> _Material to process_
+--
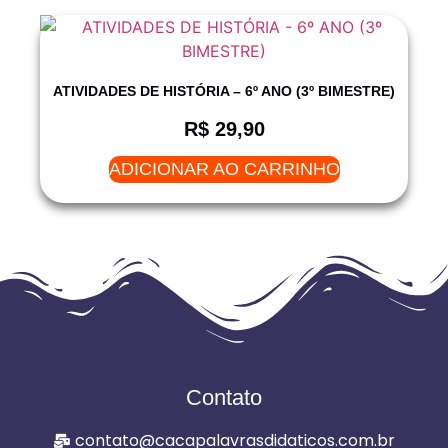
ATIVIDADES DE HISTÓRIA – 6º ANO (3º BIMESTRE)
R$
29,90
ADICIONAR AO CARRINHO
Contato
contato@cacapalavrasdidaticos.com.br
+--
> _Problem details_
Transcribe the records above exactly, omitting every picture they contain.

> _Written response_
ATIVIDADES DE HISTÓRIA – 6º ANO (3º BIMESTRE)
R$
29,90
ADICIONAR AO CARRINHO
Contato
contato@cacapalavrasdidaticos.com.br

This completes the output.